Vorrei fare alcune considerazioni sul radicalismo che caratterizza i percorsi di vita di alcuni musulmani, tenendo ben presente che questo problema non riguarda solo l’Islam, ma anche altre ideologie, siano esse di matrice religiosa o laica.

Di prima importanza appare lo sforzo di gettare uno sguardo su alcuni luoghi che fungono da palcoscenico ai percorsi di radicalizzazione. Quindi tranquilli, non si tratta di un manuale per diventare jihadisti, ma piuttosto una prima riflessione, altre ne seguiranno, sulle condizioni che favoriscono una scelta di vita radicale.

Sherif Kouachi era stato in prigione in Francia, a Fleury-Mérogis. Lì aveva incontrato il terrorista Djamel Begal, famoso perché considerato un fine conoscitore del Corano, e perché vantava un suo soggiorno in Afganistan nel 2000. Begal scontava una pena di dieci anni perché implicato in un progetto di attentato contro l’ambasciata americana a Parigi. In questo carcere c’era anche Amedy Coulibaly: tutti elementi di cronaca che ci permettono di individuare il ruolo che le carceri hanno per l’indottrinamento dei detenuti all’islam radicale. Le condizioni carcerarie sono il substrato ideale per coltivare un profondo risentimento contro la società e favorire le fughe in avanti verso una religione che appare, grazie ad un totalitarismo fideistico, l’unica via d’uscita alla condizione in cui vivono.

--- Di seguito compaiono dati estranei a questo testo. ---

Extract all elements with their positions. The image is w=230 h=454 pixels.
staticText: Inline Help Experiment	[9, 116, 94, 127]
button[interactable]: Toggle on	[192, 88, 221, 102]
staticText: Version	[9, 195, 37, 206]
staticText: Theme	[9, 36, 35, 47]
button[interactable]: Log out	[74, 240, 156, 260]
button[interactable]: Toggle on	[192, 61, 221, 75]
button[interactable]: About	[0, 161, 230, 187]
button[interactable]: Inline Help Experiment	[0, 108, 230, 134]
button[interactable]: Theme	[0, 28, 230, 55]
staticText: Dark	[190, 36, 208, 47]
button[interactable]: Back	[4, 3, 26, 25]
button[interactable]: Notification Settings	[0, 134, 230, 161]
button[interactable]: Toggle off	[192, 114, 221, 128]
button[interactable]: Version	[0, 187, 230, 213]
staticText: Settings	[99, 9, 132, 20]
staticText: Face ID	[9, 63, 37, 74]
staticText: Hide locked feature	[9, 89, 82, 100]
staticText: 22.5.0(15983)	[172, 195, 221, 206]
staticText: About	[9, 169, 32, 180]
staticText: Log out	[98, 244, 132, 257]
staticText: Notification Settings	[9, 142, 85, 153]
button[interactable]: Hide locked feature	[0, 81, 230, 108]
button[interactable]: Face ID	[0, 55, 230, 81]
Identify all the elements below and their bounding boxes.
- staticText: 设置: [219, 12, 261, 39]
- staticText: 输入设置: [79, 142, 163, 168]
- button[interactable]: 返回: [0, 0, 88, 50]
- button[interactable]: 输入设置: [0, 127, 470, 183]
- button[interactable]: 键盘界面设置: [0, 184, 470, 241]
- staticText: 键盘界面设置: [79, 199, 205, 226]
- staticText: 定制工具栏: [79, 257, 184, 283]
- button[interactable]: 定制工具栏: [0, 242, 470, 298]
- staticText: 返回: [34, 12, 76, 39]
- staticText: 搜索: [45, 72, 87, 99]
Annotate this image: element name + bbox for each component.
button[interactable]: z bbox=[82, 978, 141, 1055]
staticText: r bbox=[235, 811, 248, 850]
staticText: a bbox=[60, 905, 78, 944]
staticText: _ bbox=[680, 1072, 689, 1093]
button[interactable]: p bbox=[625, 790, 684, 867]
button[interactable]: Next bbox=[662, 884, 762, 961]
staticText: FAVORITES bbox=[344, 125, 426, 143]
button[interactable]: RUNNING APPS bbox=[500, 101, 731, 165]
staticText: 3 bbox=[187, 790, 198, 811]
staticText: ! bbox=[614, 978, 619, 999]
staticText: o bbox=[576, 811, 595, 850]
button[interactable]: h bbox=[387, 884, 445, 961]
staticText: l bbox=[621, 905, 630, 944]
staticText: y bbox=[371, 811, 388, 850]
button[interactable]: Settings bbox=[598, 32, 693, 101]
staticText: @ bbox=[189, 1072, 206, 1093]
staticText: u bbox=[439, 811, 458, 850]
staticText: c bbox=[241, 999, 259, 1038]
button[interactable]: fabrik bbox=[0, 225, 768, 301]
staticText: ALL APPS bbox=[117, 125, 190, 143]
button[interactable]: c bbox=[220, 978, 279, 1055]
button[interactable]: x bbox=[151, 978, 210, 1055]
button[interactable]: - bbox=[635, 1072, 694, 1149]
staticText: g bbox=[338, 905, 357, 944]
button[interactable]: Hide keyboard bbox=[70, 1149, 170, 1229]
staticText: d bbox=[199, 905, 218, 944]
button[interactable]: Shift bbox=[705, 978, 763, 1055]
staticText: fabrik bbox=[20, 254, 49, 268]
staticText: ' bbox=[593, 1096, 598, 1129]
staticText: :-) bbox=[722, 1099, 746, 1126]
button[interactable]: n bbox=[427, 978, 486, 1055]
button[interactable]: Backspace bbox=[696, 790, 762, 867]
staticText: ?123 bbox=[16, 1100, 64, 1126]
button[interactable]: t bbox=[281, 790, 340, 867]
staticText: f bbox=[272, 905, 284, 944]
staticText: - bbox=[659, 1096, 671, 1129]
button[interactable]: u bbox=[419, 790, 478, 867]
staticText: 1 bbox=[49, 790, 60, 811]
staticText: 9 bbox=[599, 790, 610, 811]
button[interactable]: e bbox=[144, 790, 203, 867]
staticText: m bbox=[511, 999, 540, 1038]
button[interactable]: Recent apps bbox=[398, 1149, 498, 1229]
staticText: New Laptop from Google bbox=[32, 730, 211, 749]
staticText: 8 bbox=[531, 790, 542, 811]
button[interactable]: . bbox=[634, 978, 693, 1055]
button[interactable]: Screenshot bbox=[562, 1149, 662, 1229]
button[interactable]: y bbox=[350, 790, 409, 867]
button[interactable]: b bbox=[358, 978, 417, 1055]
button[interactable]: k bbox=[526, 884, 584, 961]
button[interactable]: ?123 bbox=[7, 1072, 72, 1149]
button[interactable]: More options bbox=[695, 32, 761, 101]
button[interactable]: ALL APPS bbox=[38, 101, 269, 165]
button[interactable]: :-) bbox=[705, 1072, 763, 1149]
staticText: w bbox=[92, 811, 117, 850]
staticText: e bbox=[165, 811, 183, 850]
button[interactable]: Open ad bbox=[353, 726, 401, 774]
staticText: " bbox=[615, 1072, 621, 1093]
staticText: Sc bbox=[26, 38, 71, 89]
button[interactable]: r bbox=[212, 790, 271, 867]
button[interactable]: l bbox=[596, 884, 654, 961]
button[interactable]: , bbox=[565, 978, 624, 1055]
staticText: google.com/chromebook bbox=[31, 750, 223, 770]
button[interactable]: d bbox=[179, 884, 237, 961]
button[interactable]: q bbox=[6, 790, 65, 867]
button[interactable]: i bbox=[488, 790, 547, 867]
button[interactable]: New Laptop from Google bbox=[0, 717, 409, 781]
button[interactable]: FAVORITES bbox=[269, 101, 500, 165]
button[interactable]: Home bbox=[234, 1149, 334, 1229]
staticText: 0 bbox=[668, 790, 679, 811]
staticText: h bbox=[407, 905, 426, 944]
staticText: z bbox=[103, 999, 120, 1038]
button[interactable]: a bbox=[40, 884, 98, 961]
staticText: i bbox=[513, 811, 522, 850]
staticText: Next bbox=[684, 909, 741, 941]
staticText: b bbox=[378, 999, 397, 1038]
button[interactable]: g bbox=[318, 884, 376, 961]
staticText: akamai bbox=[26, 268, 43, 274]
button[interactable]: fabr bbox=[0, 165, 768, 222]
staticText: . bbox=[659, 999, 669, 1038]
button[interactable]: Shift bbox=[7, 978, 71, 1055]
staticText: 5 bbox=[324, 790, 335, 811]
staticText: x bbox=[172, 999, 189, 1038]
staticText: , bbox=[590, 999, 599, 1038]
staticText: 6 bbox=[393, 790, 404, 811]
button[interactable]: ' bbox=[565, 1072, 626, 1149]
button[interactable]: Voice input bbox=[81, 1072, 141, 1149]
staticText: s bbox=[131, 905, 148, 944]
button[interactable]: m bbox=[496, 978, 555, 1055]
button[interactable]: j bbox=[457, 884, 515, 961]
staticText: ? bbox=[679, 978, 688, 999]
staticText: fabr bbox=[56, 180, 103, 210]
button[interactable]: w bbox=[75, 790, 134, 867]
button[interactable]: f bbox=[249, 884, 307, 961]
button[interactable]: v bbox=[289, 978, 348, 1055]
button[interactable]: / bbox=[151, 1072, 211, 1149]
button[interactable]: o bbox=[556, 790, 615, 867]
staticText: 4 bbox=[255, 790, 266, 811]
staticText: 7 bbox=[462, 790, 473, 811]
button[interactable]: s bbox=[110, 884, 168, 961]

Mi sembra quindi alquanto bizzarra l’idea circolata in Francia dopo i fatti di Parigi, di mettere insieme, in ali specifiche delle prigioni, i detenuti musulmani radicalizzati. Come se noi in Italia mettessimo insieme nello stesso carcere tutti i mafiosi con qualche apprendista candidato diventare a sua volta mafioso.

Ma di che cosa parlano questi detenuti? Quali gli stati d’animo? Come si forma giorno dopo giorno il convincimento che la sola cosa che conta è vivere in modo assoluto la fede verso Dio a costo della propria vita? “Non siate preoccupati – dice ai suoi genitori un futuro combattente che si è unito all’Isis – preferisco vivere in un paese retto dalla sharia e non in uno le cui leggi sono fatte dagli uomini” (Le Monde 25 aprile 2015).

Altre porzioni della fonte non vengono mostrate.